House Speaker László Kövér called an extraordinary parliamentary session for Monday, 5 February. The left-wing opposition faction within the National Assembly has requested him to do so in an official letter, urging him to give the House the opportunity to vote on Sweden’s NATO accession before the planned parliamentary session in March.
The letter also called for two other issues to be on the agenda of the special session. One was a debate on euthanasia, a topic that made headlines with the case of Dániel Karsai, a lawyer who is suffering from ASL and is publicly fighting for legal euthanasia. The other was the proposed enhanced supervision of battery factories.
However, it was the vote on Sweden’s NATO accession that dominated the news headlines, both domestic and international.
The ratification has failed to pass the Hungarian National Assembly
after members of the ruling Fidesz-KDNP coalition did not show up for the special session.
However, some opposition MPs went absent as well.
Thus, there were not enough Members of Parliament present to make the vote outcome legally binding. The MPs had the chance to make public remarks before the vote. The final tally ended up being 43 votes for, seven against (the far-right Our Homeland Movement decided to say no), and one abstention.
Fidesz parliamentary group leader Máté Kocsis explained his party’s decision not to attend the session in a post on social media, writing:
‘Our official stance is that the Swedish ratification of NATO could take place early in the regular parliamentary session, but this will require a meeting between the two prime ministers in Budapest. If accession is important to the Swedes, they will come here, just as they went to Türkiye.’
Prime Minister Ulf Kristersson of Sweden has previously stated that he would be willing to visit Budapest once parliament ratifies his country’s accession to NATO.
While the extraordinary session was taking place in the Budapest Parliament, members of the Orbán administration were attending an off-site cabinet meeting in Sopronbánfalva, a village in Western Hungary.

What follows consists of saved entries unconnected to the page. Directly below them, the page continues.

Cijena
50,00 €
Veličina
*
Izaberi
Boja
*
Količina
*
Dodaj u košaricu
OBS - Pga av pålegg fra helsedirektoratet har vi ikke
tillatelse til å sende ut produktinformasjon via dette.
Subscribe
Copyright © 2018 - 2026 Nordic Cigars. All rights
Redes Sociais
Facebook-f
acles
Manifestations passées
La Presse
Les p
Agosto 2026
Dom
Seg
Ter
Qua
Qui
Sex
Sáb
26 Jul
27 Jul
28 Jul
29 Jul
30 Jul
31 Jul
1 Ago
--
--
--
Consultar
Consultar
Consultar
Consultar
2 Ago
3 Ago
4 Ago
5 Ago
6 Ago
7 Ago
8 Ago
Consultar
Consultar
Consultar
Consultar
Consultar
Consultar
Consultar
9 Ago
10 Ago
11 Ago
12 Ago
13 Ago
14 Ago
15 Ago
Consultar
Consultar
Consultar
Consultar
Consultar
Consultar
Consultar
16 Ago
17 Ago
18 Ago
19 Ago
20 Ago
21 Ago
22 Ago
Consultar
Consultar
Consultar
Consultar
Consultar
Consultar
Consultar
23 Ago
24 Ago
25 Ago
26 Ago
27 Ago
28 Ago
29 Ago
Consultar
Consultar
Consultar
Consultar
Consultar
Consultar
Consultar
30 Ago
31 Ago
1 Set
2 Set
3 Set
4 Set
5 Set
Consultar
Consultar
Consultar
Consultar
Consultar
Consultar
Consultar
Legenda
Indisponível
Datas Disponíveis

Among the attendees was Minister of Foreign Affairs Péter Szijjártó, who held bilateral talks with his Estonian counterpart over the phone about the issue of Swedish NATO accession. According to the press release by the Foreign Ministry, Minister Szijjártó assured Foreign Minister Margus Tsahkna of Estonia that the Hungarian government’s disposition towards the matter remains ‘positive’.
Ambassador Pressman Is Disappointed
US Ambassador to Hungary David Pressman attended the special parliamentary session, alongside the ambassadors of other NATO Member States, and watched the vote take place from the Parliament gallery.

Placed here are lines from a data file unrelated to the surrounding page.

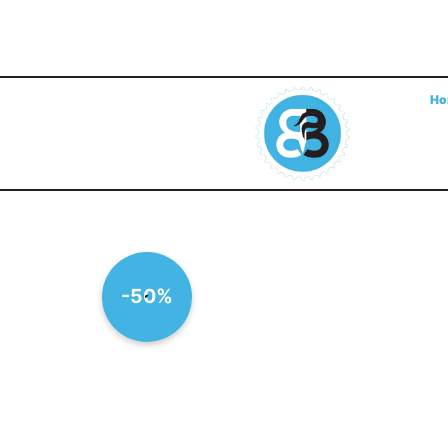
Ho
-50%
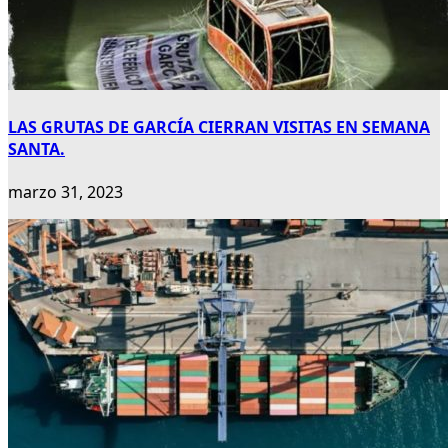
LAS GRUTAS DE GARCÍA CIERRAN VISITAS EN SEMANA
SANTA.
marzo 31, 2023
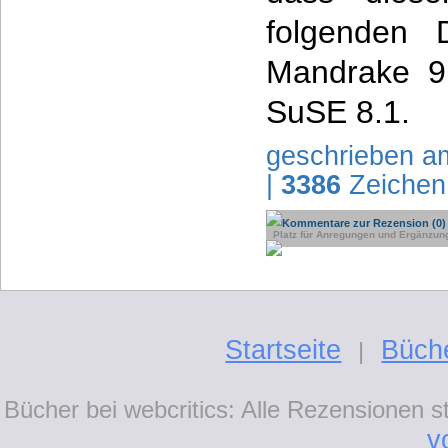
folgenden D
Mandrake 9
SuSE 8.1.
geschrieben a
|
3386
Zeichen
Kommentare zur Rezension (0)
Platz für Anregungen und Ergänzun
Startseite
Büch
|
Bücher bei webcritics: Alle Rezensionen 
v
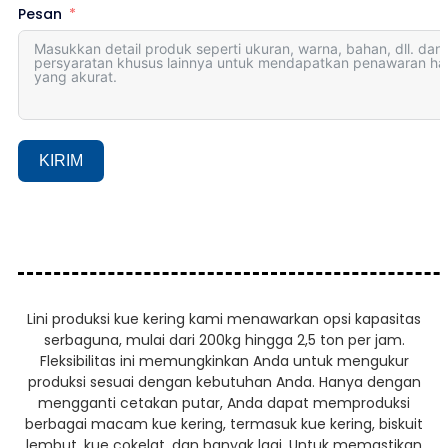
Pesan
KIRIM
Lini produksi kue kering kami menawarkan opsi kapasitas
serbaguna, mulai dari 200kg hingga 2,5 ton per jam.
Fleksibilitas ini memungkinkan Anda untuk mengukur
produksi sesuai dengan kebutuhan Anda. Hanya dengan
mengganti cetakan putar, Anda dapat memproduksi
berbagai macam kue kering, termasuk kue kering, biskuit
lembut, kue cokelat, dan banyak lagi. Untuk memastikan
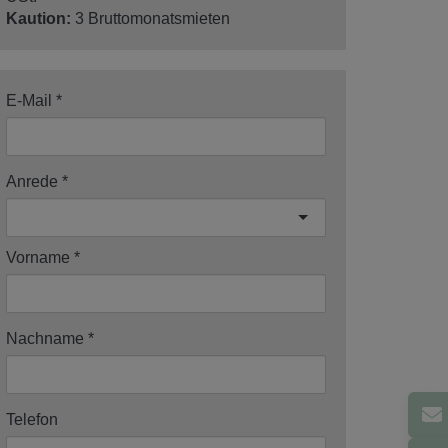
Kaution:
3 Bruttomonatsmieten
E-Mail
Anrede
Vorname
Nachname
Telefon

Upon the news of the extraordinary session being called, the US Embassy in Budapest praised the decision by House Speaker Kövér in a post on the social media platform X.

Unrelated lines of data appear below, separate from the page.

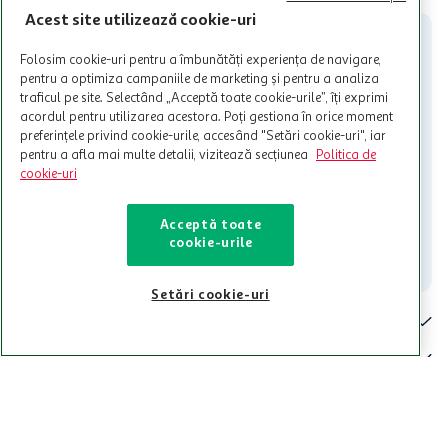
participante și pentru acțiuni promotionale indicate de Auchan si
Acest site utilizează cookie-uri
nu poate fi utilizat in legatura cu alti comercianți sau pentru alte
activitati in afara celor mentionate in Termene si Conditii. Auchan
Folosim cookie-uri pentru a îmbunătăți experiența de navigare,
nu raspunde pentru imposibilitatea utilizarii Cardului in perioada in
pentru a optimiza campaniile de marketing și pentru a analiza
care aceste este suspendat sau in perioada in care sunt efectuate
traficul pe site. Selectând „Acceptă toate cookie-urile”, îți exprimi
intretineri sau reparatii tehnice la sistemul de utilizarea al Cardului.
acordul pentru utilizarea acestora. Poți gestiona în orice moment
preferințele privind cookie-urile, accesând "Setări cookie-uri", iar
Contacteaza-ne!
pentru a afla mai multe detalii, vizitează secțiunea
Politica de
Iti stam mereu la dispozitie.
cookie-uri
021-9141
contact@auchan.ro
Acceptă toate
cookie-urile
Contact
Setări cookie-uri
Pentru tine
Cine suntem
De ajutor
Tinem aproape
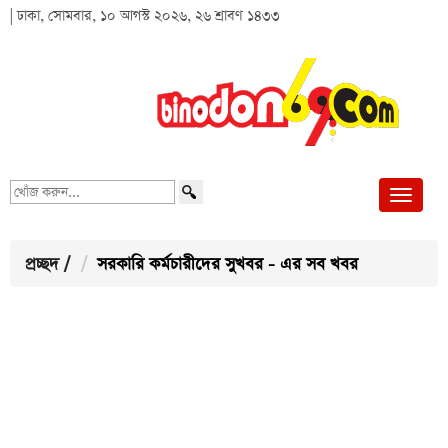
| ঢাকা, সোমবার, ১০ আগস্ট ২০২৬, ২৬ শ্রাবণ ১৪৩৩
খোঁজ
করুন...
প্রচ্ছদ
/
সরকারি কর্মচারীদের সুখবর - এর সব খবর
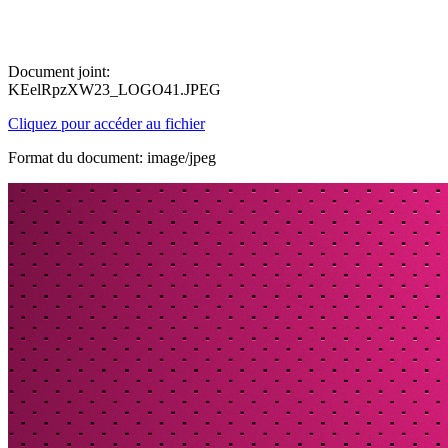
Document joint:
KEelRpzXW23_LOGO41.JPEG
Cliquez pour accéder au fichier
Format du document: image/jpeg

However, evidently, the procedure did not play out the way Ambassador Pressman was hoping it would. A spokesperson for the US Embassy released a statement after the null and void vote in the Assembly, claiming that the United States is ‘disappointed’ by the fact that Sweden’s NATO membership is still yet to be ratified by the last standout Member State, Hungary.
Previously, the US has tried to apply pressure to get the Orbán administration to act on the matter. Back in June, Republican Senator James E. Risch from Idaho, a member of the Senate Foreign Relations Committee, vetoed a $735 million arms deal between the US and Hungary, citing the delay in the Swedish NATO accession as the reason. Earlier this month, the Chair of the Foreign Relations Committee, Senator Ben Cardin (D-Maryland) went as far as calling for sanctions against Hungary for a number of supposed infractions, which too included the refusal to approve Sweden as the new NATO member.